(Data listing Opens)

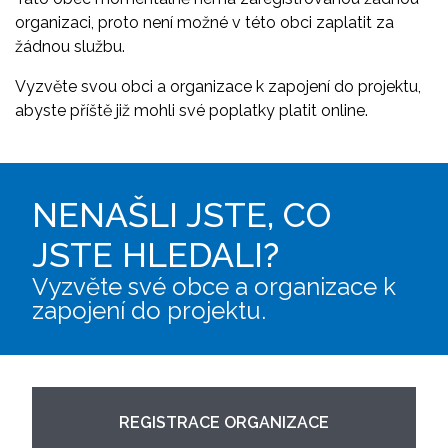
organizaci, proto není možné v této obci zaplatit za
žádnou službu.
Vyzvěte svou obci a organizace k zapojení do projektu,
abyste příště již mohli své poplatky platit online.
NENAŠLI JSTE, CO
JSTE HLEDALI?
Vyzvěte své obce a organizace k
zapojení do projektu.
REGISTRACE ORGANIZACE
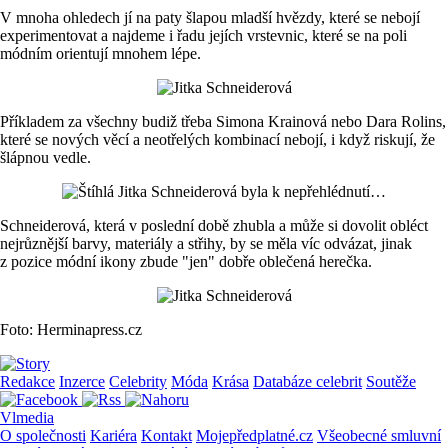
V mnoha ohledech jí na paty šlapou mladší hvězdy, které se nebojí
experimentovat a najdeme i řadu jejích vrstevnic, které se na poli
módním orientují mnohem lépe.
Příkladem za všechny budiž třeba Simona Krainová nebo Dara Rolins,
které se nových věcí a neotřelých kombinací nebojí, i když riskují, že
šlápnou vedle.
Schneiderová, která v poslední době zhubla a může si dovolit obléct
nejrůznější barvy, materiály a střihy, by se měla víc odvázat, jinak
z pozice módní ikony zbude "jen" dobře oblečená herečka.
Foto: Herminapress.cz
Redakce
Inzerce
Celebrity
Móda
Krása
Databáze celebrit
Soutěže
Vlmedia
O společnosti
Kariéra
Kontakt
Mojepředplatné.cz
Všeobecné smluvní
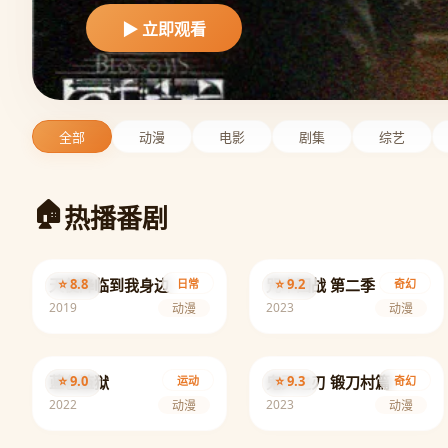
全部
动漫
电影
剧集
综艺
热播番剧
天使降临到我身边
⭐ 8.8
咒术回战 第二季
⭐ 9.2
日常
奇幻
2019
2023
动漫
动漫
蓝色监狱
⭐ 9.0
鬼灭之刃 锻刀村篇
⭐ 9.3
运动
奇幻
2022
2023
动漫
动漫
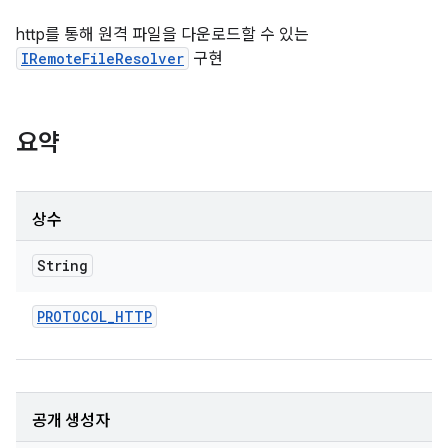
http를 통해 원격 파일을 다운로드할 수 있는
IRemoteFileResolver
구현
요약
상수
String
PROTOCOL
_
HTTP
공개 생성자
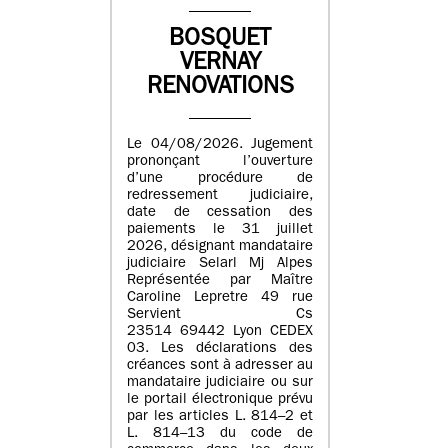
BOSQUET
VERNAY
RENOVATIONS
Le 04/08/2026. Jugement
prononçant l’ouverture
d’une procédure de
redressement judiciaire,
date de cessation des
paiements le 31 juillet
2026, désignant mandataire
judiciaire Selarl Mj Alpes
Représentée par Maître
Caroline Lepretre 49 rue
Servient Cs
23514 69442 Lyon CEDEX
03. Les déclarations des
créances sont à adresser au
mandataire judiciaire ou sur
le portail électronique prévu
par les articles L. 814–2 et
L. 814–13 du code de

(Data listing Closes)

No picture should be included when the data are set down again exactly.

Expected answer =
organizaci, proto není možné v této obci zaplatit za
žádnou službu.
Vyzvěte svou obci a organizace k zapojení do projektu,
abyste příště již mohli své poplatky platit online.
NENAŠLI JSTE, CO
JSTE HLEDALI?
Vyzvěte své obce a organizace k
zapojení do projektu.
REGISTRACE ORGANIZACE
V mnoha ohledech jí na paty šlapou mladší hvězdy, které se nebojí
experimentovat a najdeme i řadu jejích vrstevnic, které se na poli
módním orientují mnohem lépe.
Příkladem za všechny budiž třeba Simona Krainová nebo Dara Rolins,
které se nových věcí a neotřelých kombinací nebojí, i když riskují, že
šlápnou vedle.
Schneiderová, která v poslední době zhubla a může si dovolit obléct
nejrůznější barvy, materiály a střihy, by se měla víc odvázat, jinak
z pozice módní ikony zbude "jen" dobře oblečená herečka.
Foto: Herminapress.cz
Redakce
Inzerce
Celebrity
Móda
Krása
Databáze celebrit
Soutěže
Vlmedia
O společnosti
Kariéra
Kontakt
Mojepředplatné.cz
Všeobecné smluvní
全部
动漫
电影
剧集
综艺
热播番剧
天使降临到我身边
⭐ 8.8
咒术回战 第二季
⭐ 9.2
日常
奇幻
2019
2023
动漫
动漫
蓝色监狱
⭐ 9.0
鬼灭之刃 锻刀村篇
⭐ 9.3
运动
奇幻
2022
2023
动漫
动漫
http를 통해 원격 파일을 다운로드할 수 있는
IRemoteFileResolver
구현
요약
상수
String
PROTOCOL
_
HTTP
공개 생성자
BOSQUET
VERNAY
RENOVATIONS
Le 04/08/2026. Jugement
prononçant l’ouverture
d’une procédure de
redressement judiciaire,
date de cessation des
paiements le 31 juillet
2026, désignant mandataire
judiciaire Selarl Mj Alpes
Représentée par Maître
Caroline Lepretre 49 rue
Servient Cs
23514 69442 Lyon CEDEX
03. Les déclarations des
créances sont à adresser au
mandataire judiciaire ou sur
le portail électronique prévu
par les articles L. 814–2 et
L. 814–13 du code de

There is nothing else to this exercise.